TODO
After each crawl, the generate_reports.sh script is run with the date of the crawl. For example:
sql/generate_reports.sh -t -h 2017_09_01
This will generate timeseries and histogram reports for all metrics using predefined SQL queries. The histogram queries will fill table placeholders with the crawl date provided. For example:
SELECT ... FROM `httparchive.runs.${YYYY_MM_DD}_pages* ...`
will become
SELECT ... FROM `httparchive.runs.2017_09_01_pages* ...`
After executing the histogram/timeseries queries for each metric on BigQuery, the results will be saved as JSON on Google Storage. For example, the bytesJS
histogram would be saved to gs://httparchive/reports/2017_09_01/bytesJS.json
. The timeseries for the same metric would be saved to gs://httparchive/reports/bytesJS.json
.
Sometimes it's necessary to manually run this process, for example if a new metric is added or specific dates need to be backfilled.

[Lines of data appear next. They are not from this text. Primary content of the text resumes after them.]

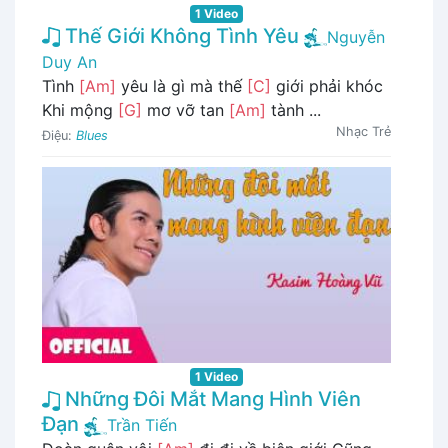
1 Video
Thế Giới Không Tình Yêu
Nguyễn
Duy An
Tình
[Am]
yêu là gì mà thế
[C]
giới phải khóc
Khi mộng
[G]
mơ vỡ tan
[Am]
tành ...
Nhạc Trẻ
Điệu:
Blues
1 Video
Những Đôi Mắt Mang Hình Viên
Đạn
Trần Tiến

The generate_reports.sh script can be run with a different configuration of flags depending on your needs. From the script's documentation:
# Flags:
#
# -t: Whether to generate timeseries.
# Note to run in incremental mode also need to use -h to pass date
#
# -h: Whether to generate histograms. Must be accompanied by the date to query.
#
# -f: Whether to force histogram querying and updating even if the data exists.
# Timeseries are usually appended to from last date, but this flag forces a complete rerun
#
# -l: Which lens to run.
# Can also be set to ALL to run both the base (lens-less) report and all lenses.
#
# -r: Optional pattern match for reports to be run. Use quotes to avoid the shell expanding names
# (e.g. "*crux*")
You can omit one of the -t
or -h
flags to focus only on histogram or timeseries generation. The -f
flag ensures that histogram data gets overwritten. Omit this flag to skip queries for dates that already exist (much faster for batch jobs, see below).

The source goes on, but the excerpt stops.